Поэтому реб Мейлех старался оттянуть его отъезд, задержать его в Нешаве как можно дольше, не пускал к себе попрощаться. Он знал, что подобное поведение беспокоит хасидов, особенно богатых, деловых людей, ведущих крупные торговые дела с генералами и большими чиновниками. Он знал, что это их пугает, сбивает с них кураж, самоуверенность, вселяет страх, они становятся сговорчивее и соглашаются на все.

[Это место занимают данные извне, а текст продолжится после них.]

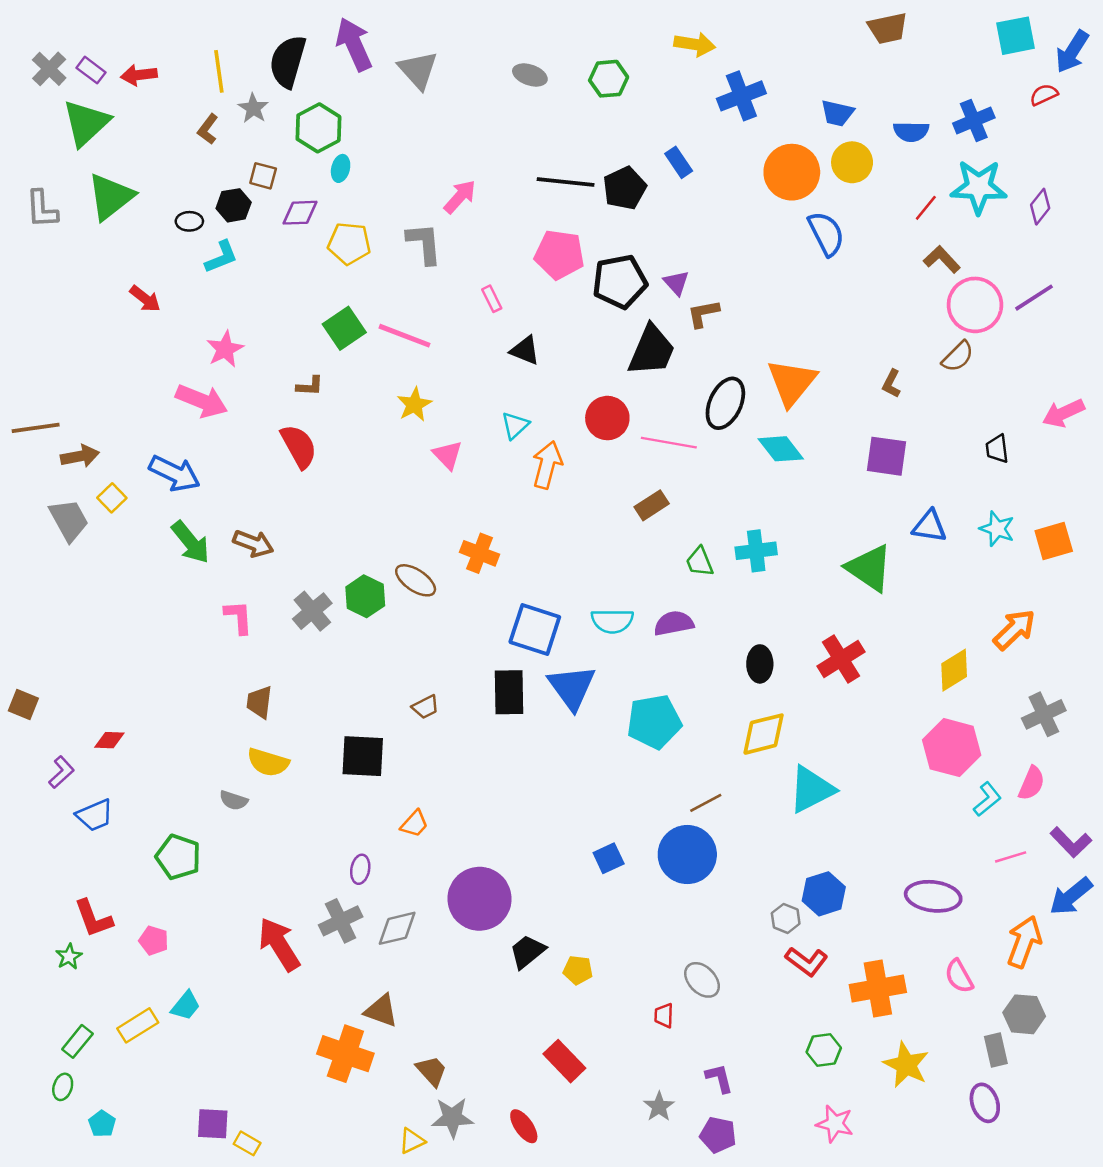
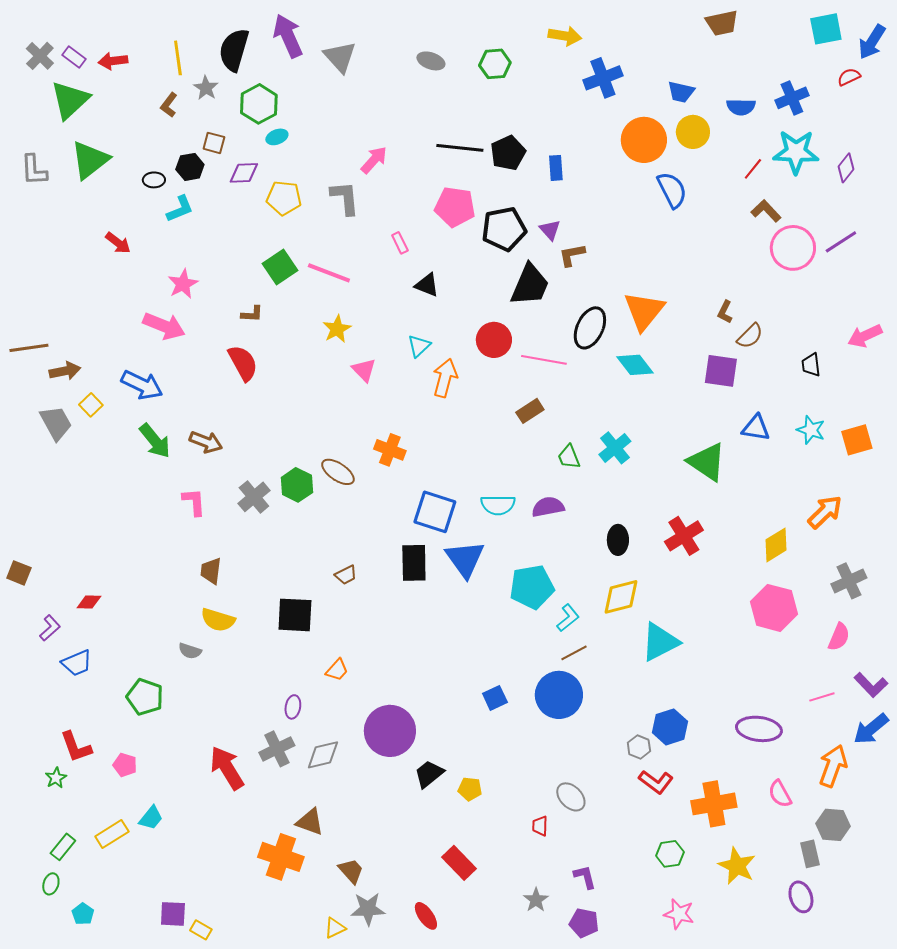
blue rectangle: (679, 162) -> (556, 168), moved, turned 30
cyan ellipse: (341, 168) -> (277, 137), turned 55
brown semicircle: (958, 357) -> (750, 336), moved
cyan cross: (756, 551) -> (615, 448), turned -32
cyan L-shape: (987, 799) -> (568, 618), moved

Сколько Гурвиц ни посылал Исроэла-Авигдора к ребе, передать, что он хочет попрощаться, — ребе отвечал:

— Э, куда Палтиэль так спешит?

Гурвиц чуть не лопался от огорчения.

Дома его ждали дела, люди. Каждый день он получал телеграммы от своих управляющих с просьбами вернуться домой. Он умолял Исроэла-Авигдора, суя ему в руку бесчисленные рейнские гульдены:

— Исроэл-Авигдор, пойди к ребе и скажи ему, что я должен уехать. Меня ждут генералы. Так и скажи — генералы.

Но ребе и слушать не желал.

— Э, — говорил он, — я сам его позову, когда понадобится…

Гурвица уже начала раздражать вся эта история.

При всей своей преданности хасидизму, он был человек влиятельный, вхожий в дома важных персон. Ему не раз случалось пить вино с помещиками и офицерами, а порой и обедать с ними, и притом с непокрытой головой, и пища эта была не вполне кошерна. В Петербурге он даже ходил с ними в трактиры, где не всегда вел себя так, как надлежит еврею. А в поездках, в лесу, когда молодая гойка, жена лесника, мило улыбалась ему, стягивая с его ног сапоги перед сном и прося повысить мужу плату, — он не отказывал, нет. Он с большим удовольствием позволял ей в знак благодарности целовать его холеную волосатую руку и приказывал погасить лампу…

Эти грехи, о которых он не раз тяжело вздыхал, вносили в его веру некий разлад, и даже — на некоторое время — чувство вседозволенности. Он сердился и на самого ребе. «Ребе есть ребе, — подумалось ему, — а дело есть дело». И он взбунтовался.

— На нет и суда нет! — в сердцах сказал он Исроэлу-Авигдору. — Поеду не попрощавшись.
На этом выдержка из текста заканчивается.